> **Given records**
************
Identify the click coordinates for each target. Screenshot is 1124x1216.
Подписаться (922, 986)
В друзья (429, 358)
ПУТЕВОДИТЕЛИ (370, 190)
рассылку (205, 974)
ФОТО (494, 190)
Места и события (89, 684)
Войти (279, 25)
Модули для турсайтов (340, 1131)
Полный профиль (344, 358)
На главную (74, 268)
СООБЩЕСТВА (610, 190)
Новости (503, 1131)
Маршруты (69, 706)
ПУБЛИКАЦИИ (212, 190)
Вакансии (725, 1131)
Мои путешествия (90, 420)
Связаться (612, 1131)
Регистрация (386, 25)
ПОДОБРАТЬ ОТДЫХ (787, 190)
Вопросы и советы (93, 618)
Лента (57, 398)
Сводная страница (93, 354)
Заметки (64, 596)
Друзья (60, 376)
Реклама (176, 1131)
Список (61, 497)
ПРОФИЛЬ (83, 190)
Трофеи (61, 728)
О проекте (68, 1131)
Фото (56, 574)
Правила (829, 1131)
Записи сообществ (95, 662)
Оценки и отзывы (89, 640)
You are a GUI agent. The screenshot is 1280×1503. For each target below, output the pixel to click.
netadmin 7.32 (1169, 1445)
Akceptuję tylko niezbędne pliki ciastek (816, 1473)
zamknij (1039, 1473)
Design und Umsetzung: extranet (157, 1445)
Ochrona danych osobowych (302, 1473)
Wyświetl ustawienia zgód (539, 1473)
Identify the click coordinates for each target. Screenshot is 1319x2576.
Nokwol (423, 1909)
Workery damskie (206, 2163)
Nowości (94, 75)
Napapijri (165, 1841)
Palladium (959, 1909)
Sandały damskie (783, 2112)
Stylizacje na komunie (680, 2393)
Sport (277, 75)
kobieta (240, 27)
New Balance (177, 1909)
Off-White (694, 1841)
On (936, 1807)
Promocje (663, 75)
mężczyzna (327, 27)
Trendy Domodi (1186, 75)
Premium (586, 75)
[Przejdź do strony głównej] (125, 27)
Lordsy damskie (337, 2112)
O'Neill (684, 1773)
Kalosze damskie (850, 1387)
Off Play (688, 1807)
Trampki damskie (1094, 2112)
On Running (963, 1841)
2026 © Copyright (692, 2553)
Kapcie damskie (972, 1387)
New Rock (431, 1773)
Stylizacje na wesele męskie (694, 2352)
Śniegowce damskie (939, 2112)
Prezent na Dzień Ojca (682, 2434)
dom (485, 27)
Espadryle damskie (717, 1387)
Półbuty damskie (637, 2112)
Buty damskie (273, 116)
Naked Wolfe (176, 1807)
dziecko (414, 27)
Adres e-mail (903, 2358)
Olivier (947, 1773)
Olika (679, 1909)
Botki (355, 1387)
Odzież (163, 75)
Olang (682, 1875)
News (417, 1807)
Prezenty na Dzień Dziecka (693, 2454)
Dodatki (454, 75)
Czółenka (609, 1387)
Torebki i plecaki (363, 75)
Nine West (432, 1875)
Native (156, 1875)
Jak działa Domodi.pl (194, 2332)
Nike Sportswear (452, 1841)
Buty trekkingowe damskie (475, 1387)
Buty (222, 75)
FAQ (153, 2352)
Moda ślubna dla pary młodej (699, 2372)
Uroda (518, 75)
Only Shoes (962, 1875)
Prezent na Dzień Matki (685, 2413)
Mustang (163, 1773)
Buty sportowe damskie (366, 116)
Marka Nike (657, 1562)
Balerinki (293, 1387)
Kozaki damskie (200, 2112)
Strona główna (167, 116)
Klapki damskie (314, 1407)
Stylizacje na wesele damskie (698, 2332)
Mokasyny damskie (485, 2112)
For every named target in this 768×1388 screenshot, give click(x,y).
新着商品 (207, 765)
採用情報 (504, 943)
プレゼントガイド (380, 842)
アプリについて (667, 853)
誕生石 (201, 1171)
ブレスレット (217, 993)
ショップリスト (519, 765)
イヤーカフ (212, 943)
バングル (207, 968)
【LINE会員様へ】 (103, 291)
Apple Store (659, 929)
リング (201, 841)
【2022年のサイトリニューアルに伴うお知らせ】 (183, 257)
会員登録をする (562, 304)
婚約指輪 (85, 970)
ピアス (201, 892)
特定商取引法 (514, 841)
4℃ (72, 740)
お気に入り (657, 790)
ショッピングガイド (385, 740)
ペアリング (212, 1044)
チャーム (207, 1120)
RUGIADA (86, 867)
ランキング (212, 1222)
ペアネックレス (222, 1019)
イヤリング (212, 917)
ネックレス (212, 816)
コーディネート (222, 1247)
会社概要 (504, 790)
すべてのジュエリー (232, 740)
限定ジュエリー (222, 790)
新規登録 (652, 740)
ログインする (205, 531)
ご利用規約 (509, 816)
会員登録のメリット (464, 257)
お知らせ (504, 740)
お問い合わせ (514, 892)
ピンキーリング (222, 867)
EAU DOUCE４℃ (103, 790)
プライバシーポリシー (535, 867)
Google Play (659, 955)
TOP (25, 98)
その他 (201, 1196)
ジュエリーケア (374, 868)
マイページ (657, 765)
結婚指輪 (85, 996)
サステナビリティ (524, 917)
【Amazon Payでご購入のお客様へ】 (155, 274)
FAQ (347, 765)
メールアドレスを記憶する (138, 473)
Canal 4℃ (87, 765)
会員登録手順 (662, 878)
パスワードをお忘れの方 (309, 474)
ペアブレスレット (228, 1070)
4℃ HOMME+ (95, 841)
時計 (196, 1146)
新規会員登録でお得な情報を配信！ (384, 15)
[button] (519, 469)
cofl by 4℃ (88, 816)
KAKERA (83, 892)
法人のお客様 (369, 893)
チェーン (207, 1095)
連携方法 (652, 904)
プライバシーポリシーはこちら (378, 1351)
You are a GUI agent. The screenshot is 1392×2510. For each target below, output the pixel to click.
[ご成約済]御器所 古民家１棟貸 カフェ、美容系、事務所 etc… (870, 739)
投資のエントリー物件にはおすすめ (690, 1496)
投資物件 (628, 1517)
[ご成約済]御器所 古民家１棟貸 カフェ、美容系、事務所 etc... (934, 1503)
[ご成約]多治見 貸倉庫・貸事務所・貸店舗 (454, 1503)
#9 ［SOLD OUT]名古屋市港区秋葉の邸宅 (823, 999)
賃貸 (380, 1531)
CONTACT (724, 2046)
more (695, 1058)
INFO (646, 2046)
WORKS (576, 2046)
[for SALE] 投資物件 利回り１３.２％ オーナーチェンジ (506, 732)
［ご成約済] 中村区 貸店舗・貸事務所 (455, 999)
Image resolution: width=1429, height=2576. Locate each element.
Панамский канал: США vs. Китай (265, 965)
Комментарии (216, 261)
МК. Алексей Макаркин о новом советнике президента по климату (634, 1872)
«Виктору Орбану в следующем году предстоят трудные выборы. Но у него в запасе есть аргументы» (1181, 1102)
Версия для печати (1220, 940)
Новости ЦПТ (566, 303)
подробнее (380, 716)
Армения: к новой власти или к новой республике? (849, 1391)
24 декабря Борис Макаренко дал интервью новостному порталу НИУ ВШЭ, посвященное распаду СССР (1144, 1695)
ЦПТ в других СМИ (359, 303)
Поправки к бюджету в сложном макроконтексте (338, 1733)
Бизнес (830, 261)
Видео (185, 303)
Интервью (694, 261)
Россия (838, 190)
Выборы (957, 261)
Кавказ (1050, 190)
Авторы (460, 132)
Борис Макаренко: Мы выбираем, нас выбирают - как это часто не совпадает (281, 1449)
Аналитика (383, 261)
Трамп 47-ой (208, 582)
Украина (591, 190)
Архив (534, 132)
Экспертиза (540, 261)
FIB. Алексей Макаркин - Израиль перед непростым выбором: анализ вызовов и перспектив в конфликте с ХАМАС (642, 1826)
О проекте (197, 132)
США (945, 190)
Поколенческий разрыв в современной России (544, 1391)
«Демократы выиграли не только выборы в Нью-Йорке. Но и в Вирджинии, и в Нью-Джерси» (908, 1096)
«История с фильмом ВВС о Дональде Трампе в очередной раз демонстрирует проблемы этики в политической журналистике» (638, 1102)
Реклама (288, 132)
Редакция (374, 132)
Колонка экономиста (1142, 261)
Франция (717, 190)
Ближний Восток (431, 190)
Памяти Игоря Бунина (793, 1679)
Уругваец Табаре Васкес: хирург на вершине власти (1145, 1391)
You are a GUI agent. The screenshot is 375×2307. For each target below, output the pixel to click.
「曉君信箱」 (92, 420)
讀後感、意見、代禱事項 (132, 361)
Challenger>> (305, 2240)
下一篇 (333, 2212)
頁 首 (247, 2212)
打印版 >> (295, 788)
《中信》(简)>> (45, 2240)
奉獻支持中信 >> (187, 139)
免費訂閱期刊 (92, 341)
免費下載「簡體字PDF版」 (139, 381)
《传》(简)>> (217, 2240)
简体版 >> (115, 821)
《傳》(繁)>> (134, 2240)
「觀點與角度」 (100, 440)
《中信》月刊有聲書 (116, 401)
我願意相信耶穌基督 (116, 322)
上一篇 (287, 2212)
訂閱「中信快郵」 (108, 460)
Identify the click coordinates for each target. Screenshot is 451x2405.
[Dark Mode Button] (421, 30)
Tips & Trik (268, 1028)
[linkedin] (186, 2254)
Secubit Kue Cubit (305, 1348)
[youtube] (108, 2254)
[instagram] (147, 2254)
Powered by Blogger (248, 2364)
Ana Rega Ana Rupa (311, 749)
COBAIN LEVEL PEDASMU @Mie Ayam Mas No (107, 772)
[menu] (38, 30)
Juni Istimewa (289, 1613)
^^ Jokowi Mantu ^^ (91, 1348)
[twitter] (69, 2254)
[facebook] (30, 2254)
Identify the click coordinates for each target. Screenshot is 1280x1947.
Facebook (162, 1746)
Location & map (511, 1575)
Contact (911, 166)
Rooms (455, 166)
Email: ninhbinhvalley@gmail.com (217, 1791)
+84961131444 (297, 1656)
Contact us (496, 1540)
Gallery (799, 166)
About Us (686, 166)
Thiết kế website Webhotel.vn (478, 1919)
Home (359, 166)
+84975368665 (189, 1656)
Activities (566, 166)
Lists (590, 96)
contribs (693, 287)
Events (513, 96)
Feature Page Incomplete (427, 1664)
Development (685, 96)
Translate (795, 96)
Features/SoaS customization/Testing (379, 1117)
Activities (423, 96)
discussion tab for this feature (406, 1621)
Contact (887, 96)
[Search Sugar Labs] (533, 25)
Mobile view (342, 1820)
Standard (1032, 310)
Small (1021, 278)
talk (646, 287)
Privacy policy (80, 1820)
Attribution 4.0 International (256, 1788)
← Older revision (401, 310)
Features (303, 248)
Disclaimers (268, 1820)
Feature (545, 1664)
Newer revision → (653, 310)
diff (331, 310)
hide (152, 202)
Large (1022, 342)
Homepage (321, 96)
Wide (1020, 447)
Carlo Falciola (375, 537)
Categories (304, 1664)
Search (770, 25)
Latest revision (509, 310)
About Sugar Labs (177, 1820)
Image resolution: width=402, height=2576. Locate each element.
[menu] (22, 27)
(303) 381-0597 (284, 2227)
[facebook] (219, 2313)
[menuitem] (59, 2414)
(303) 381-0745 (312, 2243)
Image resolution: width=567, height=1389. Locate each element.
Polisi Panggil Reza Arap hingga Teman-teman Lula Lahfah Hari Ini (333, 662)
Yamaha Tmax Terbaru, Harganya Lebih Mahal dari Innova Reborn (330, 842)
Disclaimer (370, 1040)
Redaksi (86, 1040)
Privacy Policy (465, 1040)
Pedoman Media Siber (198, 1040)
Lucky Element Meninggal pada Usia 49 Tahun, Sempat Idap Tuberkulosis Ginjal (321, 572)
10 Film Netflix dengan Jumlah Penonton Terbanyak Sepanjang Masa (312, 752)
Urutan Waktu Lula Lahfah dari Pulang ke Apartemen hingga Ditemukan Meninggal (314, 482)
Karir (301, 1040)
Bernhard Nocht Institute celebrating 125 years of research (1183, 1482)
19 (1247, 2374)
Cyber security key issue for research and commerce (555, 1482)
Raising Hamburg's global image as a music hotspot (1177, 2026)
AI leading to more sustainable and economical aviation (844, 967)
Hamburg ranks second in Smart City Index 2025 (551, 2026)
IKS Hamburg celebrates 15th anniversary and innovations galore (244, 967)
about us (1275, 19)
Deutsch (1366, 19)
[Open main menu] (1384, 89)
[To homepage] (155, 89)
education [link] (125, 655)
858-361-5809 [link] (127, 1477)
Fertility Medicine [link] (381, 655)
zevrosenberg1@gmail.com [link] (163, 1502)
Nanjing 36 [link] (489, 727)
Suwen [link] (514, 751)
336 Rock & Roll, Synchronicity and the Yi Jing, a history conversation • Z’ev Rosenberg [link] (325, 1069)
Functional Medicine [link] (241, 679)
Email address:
************
> **Try it**
Which lines above run from the one containing "Трамп 47-ой (208, 582)" down to the one containing "Facebook (162, 1746)"? Repeat exactly those, both ends included, and nothing else.

> **Expected output**
Трамп 47-ой (208, 582)
Украина (591, 190)
Архив (534, 132)
Экспертиза (540, 261)
FIB. Алексей Макаркин - Израиль перед непростым выбором: анализ вызовов и перспектив в конфликте с ХАМАС (642, 1826)
О проекте (197, 132)
США (945, 190)
Поколенческий разрыв в современной России (544, 1391)
«Демократы выиграли не только выборы в Нью-Йорке. Но и в Вирджинии, и в Нью-Джерси» (908, 1096)
«История с фильмом ВВС о Дональде Трампе в очередной раз демонстрирует проблемы этики в политической журналистике» (638, 1102)
Реклама (288, 132)
Редакция (374, 132)
Колонка экономиста (1142, 261)
Франция (717, 190)
Ближний Восток (431, 190)
Памяти Игоря Бунина (793, 1679)
Уругваец Табаре Васкес: хирург на вершине власти (1145, 1391)
You are a GUI agent. The screenshot is 375×2307. For each target below, output the pixel to click.
「曉君信箱」 (92, 420)
讀後感、意見、代禱事項 (132, 361)
Challenger>> (305, 2240)
下一篇 (333, 2212)
頁 首 (247, 2212)
打印版 >> (295, 788)
《中信》(简)>> (45, 2240)
奉獻支持中信 >> (187, 139)
免費訂閱期刊 (92, 341)
免費下載「簡體字PDF版」 (139, 381)
《传》(简)>> (217, 2240)
简体版 >> (115, 821)
《傳》(繁)>> (134, 2240)
「觀點與角度」 (100, 440)
《中信》月刊有聲書 (116, 401)
我願意相信耶穌基督 (116, 322)
上一篇 (287, 2212)
訂閱「中信快郵」 (108, 460)
Identify the click coordinates for each target. Screenshot is 451x2405.
[Dark Mode Button] (421, 30)
Tips & Trik (268, 1028)
[linkedin] (186, 2254)
Secubit Kue Cubit (305, 1348)
[youtube] (108, 2254)
[instagram] (147, 2254)
Powered by Blogger (248, 2364)
Ana Rega Ana Rupa (311, 749)
COBAIN LEVEL PEDASMU @Mie Ayam Mas No (107, 772)
[menu] (38, 30)
Juni Istimewa (289, 1613)
^^ Jokowi Mantu ^^ (91, 1348)
[twitter] (69, 2254)
[facebook] (30, 2254)
Identify the click coordinates for each target. Screenshot is 1280x1947.
Facebook (162, 1746)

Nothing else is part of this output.